No se nos pasó por la cabeza ni siquiera por un momento, querer perder los trenes.
Así que los dejamos pasar, pero queriendo. Si madurar es aprender a despedirse nunca pasaré de ser una cría con tanta inocencia como pecado en boca, con alguna historia rota que contar justo antes de acabarla por temer al punto y final del que tanto hablaban los cuentos de hadas en las que nunca creí. La estación estaba vacía, ahora se ha inundado de gente. Esta es mi jungla de asfalto y todos vienen hacia mi hueco como cazadores furtivos pero yo, no me muevo. El próximo tren pasará en doce minutos y un segundo más de pensamiento nos hará salir corriendo ahora que todavía podemos tratar de escondernos entre callejones.
Me lo pienso, dos veces, y tres, o más.
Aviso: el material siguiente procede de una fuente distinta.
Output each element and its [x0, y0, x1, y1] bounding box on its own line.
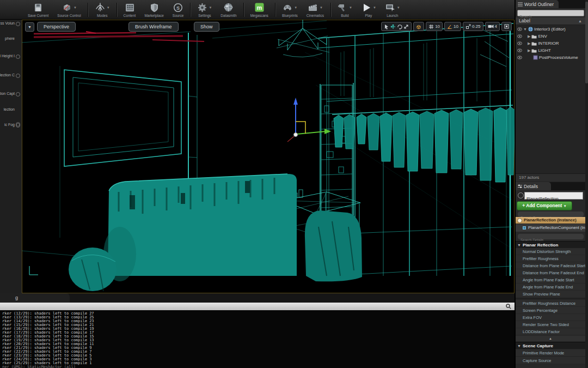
- grid-icon: [428, 24, 434, 29]
- transform-tools-group: [381, 22, 412, 31]
- toolbar-label: Launch: [387, 14, 398, 17]
- place-actor-item[interactable]: ic Fog: [0, 122, 22, 129]
- property-row[interactable]: Render Scene Two Sided: [516, 321, 585, 328]
- grid-snap-button[interactable]: 10: [426, 22, 443, 31]
- camera-speed-button[interactable]: 4: [485, 22, 500, 31]
- modes-icon: [95, 2, 106, 13]
- section-header-planar-reflection[interactable]: ▼ Planar Reflection: [516, 241, 585, 248]
- maximize-viewport-button[interactable]: [501, 22, 512, 31]
- camera-mode-button[interactable]: Perspective: [37, 22, 76, 32]
- outliner-row-folder[interactable]: ▶ LIGHT: [516, 47, 585, 54]
- outliner-column-header[interactable]: Label ▲: [516, 17, 585, 25]
- rotate-tool-icon[interactable]: [397, 24, 402, 29]
- actor-instance-icon: [517, 218, 522, 223]
- viewport-options-button[interactable]: ▼: [25, 22, 34, 32]
- component-row-inherited[interactable]: PlanarReflectionComponent (Inherit: [516, 224, 585, 232]
- outliner-row-folder[interactable]: ▶ INTERIOR: [516, 40, 585, 47]
- megascans-button[interactable]: m Megascans: [247, 1, 272, 19]
- property-row[interactable]: Normal Distortion Strength: [516, 248, 585, 255]
- folder-icon: [531, 41, 537, 46]
- select-tool-icon[interactable]: [384, 24, 389, 29]
- eye-icon[interactable]: [517, 41, 522, 45]
- section-header-scene-capture[interactable]: ▼ Scene Capture: [516, 342, 585, 349]
- property-row[interactable]: Primitive Render Mode: [516, 349, 585, 357]
- outliner-row-world[interactable]: ▼ Interior3 (Editor): [516, 26, 585, 33]
- marketplace-icon: [150, 3, 159, 13]
- scrollbar-thumb[interactable]: [585, 2, 588, 83]
- move-tool-icon[interactable]: [390, 24, 396, 29]
- surface-snapping-button[interactable]: [413, 22, 424, 31]
- place-actor-item[interactable]: tion Capt: [0, 91, 22, 98]
- section-expand-icon: ▼: [517, 342, 521, 349]
- property-row[interactable]: Extra FOV: [516, 314, 585, 321]
- property-row[interactable]: Angle from Plane Fade Start: [516, 276, 585, 283]
- rotation-snap-value: 10: [454, 24, 458, 29]
- world-icon: [528, 27, 533, 32]
- right-dock: World Outliner Label ▲ ▼ Interior3 (Edit…: [514, 0, 588, 368]
- place-actor-item[interactable]: flection C: [0, 73, 22, 79]
- log-search-input[interactable]: [0, 303, 506, 310]
- collapse-category-button[interactable]: ▲: [516, 336, 585, 341]
- eye-icon[interactable]: [517, 49, 522, 52]
- output-log-tab[interactable]: g: [0, 293, 70, 303]
- toolbar-separator: [243, 3, 244, 17]
- add-component-button[interactable]: + Add Component ▼: [517, 201, 572, 210]
- expand-arrow-icon[interactable]: ▶: [528, 49, 530, 52]
- toolbar-label: Datasmith: [220, 14, 236, 17]
- chevron-down-icon: ▼: [294, 6, 297, 9]
- datasmith-button[interactable]: Datasmith: [217, 1, 240, 19]
- eye-icon[interactable]: [517, 27, 522, 31]
- blueprints-button[interactable]: ▼ Blueprints: [278, 1, 302, 19]
- place-actor-item[interactable]: ss Volun: [0, 21, 22, 27]
- view-mode-button[interactable]: Brush Wireframe: [128, 22, 179, 32]
- build-button[interactable]: ▼ Build: [334, 1, 356, 19]
- property-row[interactable]: LODDistance Factor: [516, 328, 585, 335]
- place-actor-item[interactable]: [0, 105, 22, 111]
- chevron-down-icon: ▼: [107, 6, 110, 9]
- property-row[interactable]: Capture Source: [516, 357, 585, 364]
- folder-icon: [531, 49, 537, 53]
- place-actor-item[interactable]: phere: [0, 36, 22, 43]
- toolbar-label: Settings: [198, 14, 211, 17]
- scale-snap-button[interactable]: 0.25: [463, 22, 483, 31]
- place-actor-item[interactable]: l Height I: [0, 53, 22, 60]
- place-actors-panel: ss Volun phere l Height I flection C tio…: [0, 20, 22, 293]
- property-row[interactable]: Screen Percentage: [516, 307, 585, 314]
- dock-scrollbar[interactable]: [585, 0, 588, 368]
- settings-button[interactable]: ▼ Settings: [193, 1, 216, 19]
- show-button[interactable]: Show: [194, 22, 219, 32]
- outliner-row-actor[interactable]: PostProcessVolume: [516, 54, 585, 61]
- eye-icon[interactable]: [517, 56, 522, 59]
- property-row[interactable]: Prefilter Roughness Distance: [516, 300, 585, 307]
- property-row[interactable]: Show Preview Plane: [516, 291, 585, 298]
- property-row[interactable]: Distance from Plane Fadeout End: [516, 269, 585, 276]
- save-current-button[interactable]: Save Current: [24, 1, 52, 19]
- component-row-instance[interactable]: PlanarReflection (Instance): [516, 217, 585, 224]
- actor-circle-icon: [16, 92, 20, 96]
- modes-button[interactable]: ▼ Modes: [91, 1, 114, 19]
- cinematics-button[interactable]: ▼ Cinematics: [303, 1, 328, 19]
- content-button[interactable]: Content: [120, 1, 140, 19]
- marketplace-button[interactable]: Marketplace: [140, 1, 167, 19]
- source-control-button[interactable]: ▼ Source Control: [53, 1, 84, 19]
- rotation-snap-button[interactable]: 10: [444, 22, 461, 31]
- gear-icon: [197, 3, 207, 13]
- expand-arrow-icon[interactable]: ▼: [523, 27, 527, 31]
- source-button[interactable]: S Source: [169, 1, 188, 19]
- expand-arrow-icon[interactable]: ▶: [528, 41, 530, 45]
- expand-arrow-icon[interactable]: ▶: [528, 34, 530, 38]
- log-lines: rker (12/29): shaders left to compile 27…: [2, 312, 513, 368]
- launch-button[interactable]: ▼ Launch: [381, 1, 404, 19]
- surface-snap-icon: [416, 24, 421, 29]
- property-row[interactable]: Angle from Plane Fade End: [516, 283, 585, 291]
- viewport[interactable]: ▼ Perspective Brush Wireframe Show 10 10: [22, 20, 514, 293]
- property-row[interactable]: Distance from Plane Fadeout Start: [516, 262, 585, 269]
- scale-tool-icon[interactable]: [403, 24, 409, 29]
- details-tab[interactable]: Details: [516, 182, 551, 190]
- world-outliner-tab[interactable]: World Outliner: [516, 0, 559, 8]
- eye-icon[interactable]: [517, 34, 522, 38]
- property-row[interactable]: Prefilter Roughness: [516, 255, 585, 262]
- play-button[interactable]: ▼ Play: [357, 1, 380, 19]
- output-log-panel: g rker (12/29): shaders left to compile …: [0, 293, 514, 368]
- outliner-row-folder[interactable]: ▶ ENV: [516, 33, 585, 40]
Que si he llegado hasta aquí es para no dejar escapar oportunidades y ya he pagado el combinado hasta casa pero las ganas no se compran y esta noche no quiero volver sola.
Nunca tuve miedo a las horas sin ti es una mera decisión repentina.
Aquí, bajo el suelo sigue lloviendo, huele a azufre y no para de llegar gente que al pisar miradas ajenas convierten todo en lodo y me cuesta más que nunca no ahogarme ni sentirme otra montaña de escombros, las ruinas sin entrada principal, esas que ya nadie visita, la pérdida de la historia y las pocas ganas de contarla. A rebosar de transeúntes deshumanizados aferrados al olvido de un recuerdo hecho ceniza y demasiado poco tiempo.
«No sé por qué sigo aquí pero no voy a perder este tren –me digo- voy a dejarlo pasar, a verlo partir, que no es lo mismo». Y lo hago, la fauna en blanco y negro invade los vagones como deseando crear un nuevo lamizal en cualquier otra esquina/estación de esta ciudad revolución. «Es absurdo –pienso–. Faltan sueños por los que luchar porque ya nadie dice tener tiempo para hacerlos».
Vuelvo a quedarme sola, como el resto de siempres. Arrugo el ticket de metro y lo escondo en el fondo del bolsillo de mi chaqueta. Me beso los dedos por tocarte, como pidiendo un deseo o rezando a un dios muerto de una religión perdida, y me voy.
Nunca se me dieron bien las despedidas y supongo que ya me acostumbré a crear de cada baldosa casa y romper a llorar al irme y echar de menos nada y nadie o ningún lugar importante para el resto pero yo firmo en modo recuerdo y vuelvo a saberme al borde de perder a alguien, que soy yo misma.
Pongo música, o suena sola de repente.
Subo las escaleras despacio y añoro las prisas de llegar tarde siempre. A veces no quiero volver pero las ganas juegan en contra así que esta vez paseo, rezo y recuerdo no se lo qué, subo a la calle y me echo asfalto intentando enterrarme y te echo en falta creando ganas, aunque solo sean de volver a perder. Me enciendo un cigarro e incendio la mierda de cielo que cubre una vida mentira o intento de credo y olvido principios. Me sitúo al borde del precipicio, abro la puerta y entro en un bar, cualquiera.
Una cerveza, otra noche más y tus ojos.
«No vine hasta aquí para perder es solo que esta vez he querido dejarlo pasar –repito–, todo va a salir». ¿Cómo? Bien.
Y empiezo a echar de menos la otra parte del cuento.
Ahogarse nunca fue la mejor opción pero al menos nos sentíamos con ganas de querer seguir nadando y ahora ni eso.
Ya sabes, hay trenes que pasan y con solo una vez, te pierdes.